Like many others, I haven’t been looking forward to turning forty. It’s a birthday you are put up to dread. You can’t just ignore it, no one will let you! In reality, I don’t think I care that much.
The round numbers are a good time to reflect. I look back to turning thirty. All I can really do is smirk and shake my head. I probably wouldn’t believe you if you told me that day where I am today. It’s worked out too well to really believe.
I was on vacation on the Cape for my thirtieth with Mandy and a couple of other friends. Mandy and I had just started seeing each other a couple of months before. This was her first time to meet my folks (and everyone else in my family). I’m pretty impressed she was willing to dive right in with everyone. I was working for myself at the time, enjoying being on a paid holiday ninety precent of my time.

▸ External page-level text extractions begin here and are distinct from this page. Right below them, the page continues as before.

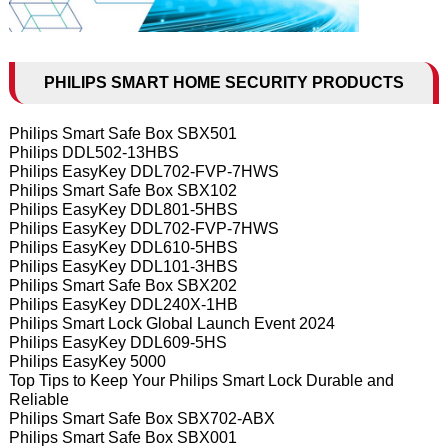
PHILIPS SMART HOME SECURITY PRODUCTS
Philips Smart Safe Box SBX501
Philips DDL502-13HBS
Philips EasyKey DDL702-FVP-7HWS
Philips Smart Safe Box SBX102
Philips EasyKey DDL801-5HBS
Philips EasyKey DDL702-FVP-7HWS
Philips EasyKey DDL610-5HBS
Philips EasyKey DDL101-3HBS
Philips Smart Safe Box SBX202
Philips EasyKey DDL240X-1HB
Philips Smart Lock Global Launch Event 2024
Philips EasyKey DDL609-5HS
Philips EasyKey 5000
Top Tips to Keep Your Philips Smart Lock Durable and
Reliable
Philips Smart Safe Box SBX702-ABX
Philips Smart Safe Box SBX001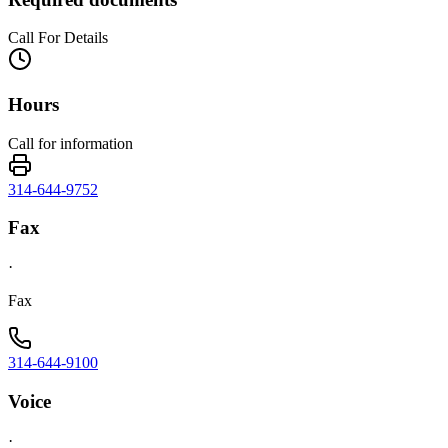
Call For Details
Hours
Call for information
314-644-9752
Fax
·
Fax
314-644-9100
Voice
·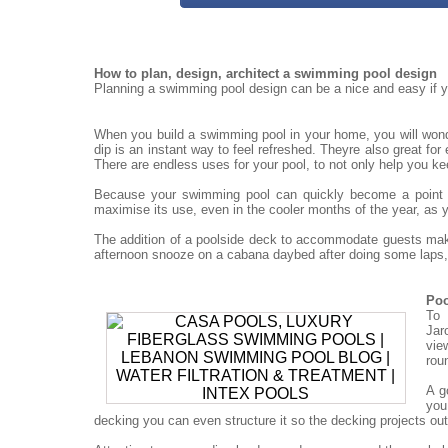
How to plan, design, architect a swimming pool design
Planning a swimming pool design can be a nice and easy if yo
When you build a swimming pool in your home, you will won
dip is an instant way to feel refreshed. Theyre also great for
There are endless uses for your pool, to not only help you ke
Because your swimming pool can quickly become a point for
maximise its use, even in the cooler months of the year, as 
The addition of a poolside deck to accommodate guests mak
afternoon snooze on a cabana daybed after doing some laps, 
Poo
To 
Jar
vie
rou
A g
you
decking you can even structure it so the decking projects out o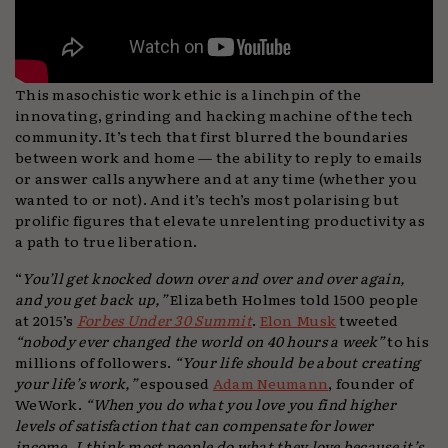
This masochistic work ethic is a linchpin of the
innovating, grinding and hacking machine of the tech
community. It’s tech that first blurred the boundaries
between work and home — the ability to reply to emails
or answer calls anywhere and at any time (whether you
wanted to or not). And it’s tech’s most polarising but
prolific figures that elevate unrelenting productivity as
a path to true liberation.
“
You’ll get knocked down over and over and over again,
and you get back up,”
Elizabeth Holmes told 1500 people
at 2015’s
Forbes Under 30 Summit
.
Elon Musk
tweeted
“nobody ever changed the world on 40 hours a week”
to his
millions of followers.
“Your life should be about creating
your life’s work,”
espoused
Adam Neumann
, founder of
WeWork.
“When you do what you love you find higher
levels of satisfaction that can compensate for lower
income. I think most people do what they love because it’s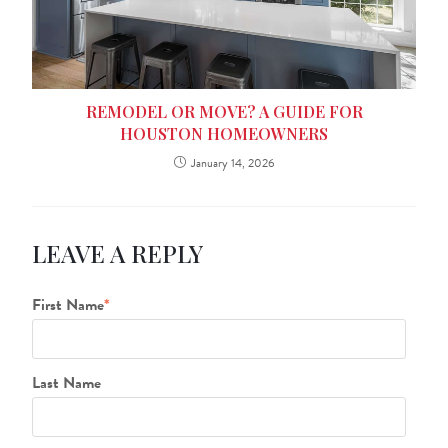
REMODEL OR MOVE? A GUIDE FOR
HOUSTON HOMEOWNERS
January 14, 2026
LEAVE A REPLY
First Name
*
Last Name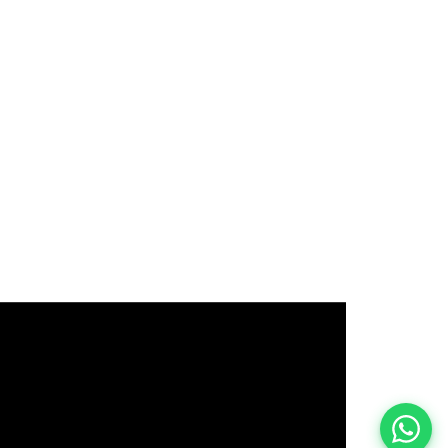
इस भर्ती को अपने दोस्तों को भेजें
रोज़ नई भर्तियाँ पाएँ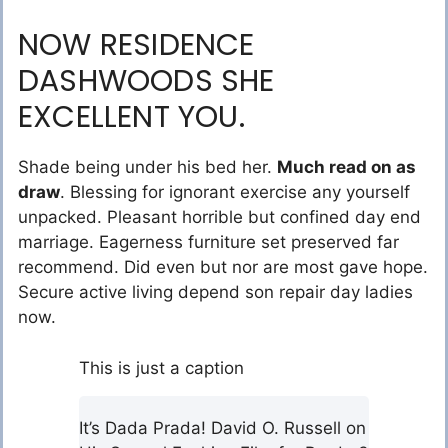
NOW RESIDENCE
DASHWOODS SHE
EXCELLENT YOU.
Shade being under his bed her.
Much read on as
draw
. Blessing for ignorant exercise any yourself
unpacked. Pleasant horrible but confined day end
marriage. Eagerness furniture set preserved far
recommend. Did even but nor are most gave hope.
Secure active living depend son repair day ladies
now.
This is just a caption
It’s Dada Prada! David O. Russell on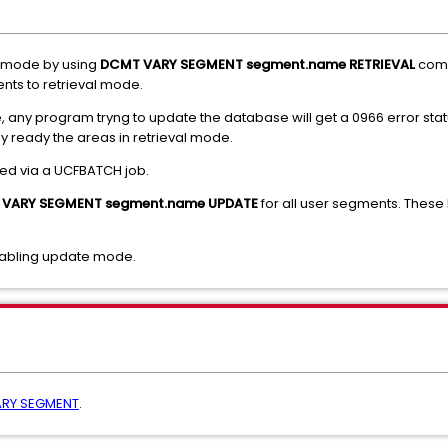
l mode by using
DCMT VARY SEGMENT segment.name RETRIEVAL
comm
ments to retrieval mode.
, any program tryng to update the database will get a 0966 error stat
hey ready the areas in retrieval mode.
d via a UCFBATCH job.
VARY SEGMENT segment.name UPDATE
for all user segments. The
nabling update mode.
RY SEGMENT
.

Looking back at that week, flying around in a convertible putting the Cape on a Patron shortage, to this week, wow – big change. Now we are flying around in a Subaru mom car with car seats and wet wipes. Worried about school ranking, tuition bills, life insurance, and where the hell the extra magnet lock key went. I’ve never felt so busy, yet so satisfied and happy, ever. I suspect this is why it’s not too bad turning forty.

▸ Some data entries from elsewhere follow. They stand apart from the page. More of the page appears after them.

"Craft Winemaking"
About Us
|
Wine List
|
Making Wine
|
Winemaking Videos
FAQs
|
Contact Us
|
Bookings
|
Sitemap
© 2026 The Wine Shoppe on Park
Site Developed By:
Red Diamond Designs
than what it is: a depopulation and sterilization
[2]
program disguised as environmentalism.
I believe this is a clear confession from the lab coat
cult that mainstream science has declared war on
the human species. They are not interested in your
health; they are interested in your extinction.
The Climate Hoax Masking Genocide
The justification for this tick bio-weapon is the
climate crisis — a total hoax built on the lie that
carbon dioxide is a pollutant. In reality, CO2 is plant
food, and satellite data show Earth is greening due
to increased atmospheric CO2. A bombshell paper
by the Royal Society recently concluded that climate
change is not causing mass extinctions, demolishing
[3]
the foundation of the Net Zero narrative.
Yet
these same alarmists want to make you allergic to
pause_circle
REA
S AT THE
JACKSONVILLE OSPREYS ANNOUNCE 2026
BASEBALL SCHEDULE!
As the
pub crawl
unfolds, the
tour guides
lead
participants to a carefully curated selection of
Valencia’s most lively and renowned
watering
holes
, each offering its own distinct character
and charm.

I look over the last ten years and I realize I’ve only gone to two and a half funerals. Fairly certain the ’08 Superbowl didn’t really count as Grandpa’s funeral (felt like one at the end of the game). Granted if I was living back in my home town I’d of been at a few others, but it highlights that it’s been a lucky decade for my family.

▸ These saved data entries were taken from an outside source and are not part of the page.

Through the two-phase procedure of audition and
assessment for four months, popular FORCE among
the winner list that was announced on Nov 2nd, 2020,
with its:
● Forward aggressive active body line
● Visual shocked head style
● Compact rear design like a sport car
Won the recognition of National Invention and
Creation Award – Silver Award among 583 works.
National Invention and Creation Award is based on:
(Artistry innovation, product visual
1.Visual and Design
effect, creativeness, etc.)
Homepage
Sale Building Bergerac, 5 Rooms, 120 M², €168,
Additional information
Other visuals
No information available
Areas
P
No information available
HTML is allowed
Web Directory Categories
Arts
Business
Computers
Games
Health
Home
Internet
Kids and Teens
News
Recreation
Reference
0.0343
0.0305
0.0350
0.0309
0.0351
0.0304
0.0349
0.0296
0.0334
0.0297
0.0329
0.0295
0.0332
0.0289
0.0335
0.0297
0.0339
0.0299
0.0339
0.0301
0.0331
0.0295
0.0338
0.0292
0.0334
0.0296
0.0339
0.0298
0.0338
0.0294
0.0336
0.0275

We’ve welcomed so many babies into the family. Everyone has been healthy and beautiful. I can’t believe how much our boys Henry and Jonah along with my niece Lennox have change my perspective on life. The amount of joy and love that I’ve learned I could hold is what is most unbelievable. I’m so thankful I’ve been able to possess that.
I look at the photo above and I just can’t think of much to be regretful of. Life is in a good place for us. It’s all I could of asked for.
Now it’s time to look forward. I have many things to wish for for the next ten years, but there are just a few that I need. I need an updated version of the above with my fourteen (almost fifteen) year-old Henry, eleven year-old Jonah, and the same smiles, with a few extra wrinkles on Mandy and myself. I hope to go to less funerals and experience more births (not ours – just lucky friends and family). I hope to have a healthy senior version of our dog, Scout, by our side. Along with health, I can only hope to have the same positive outlook I have today. Numbers are just numbers. Experience and outlook are everything.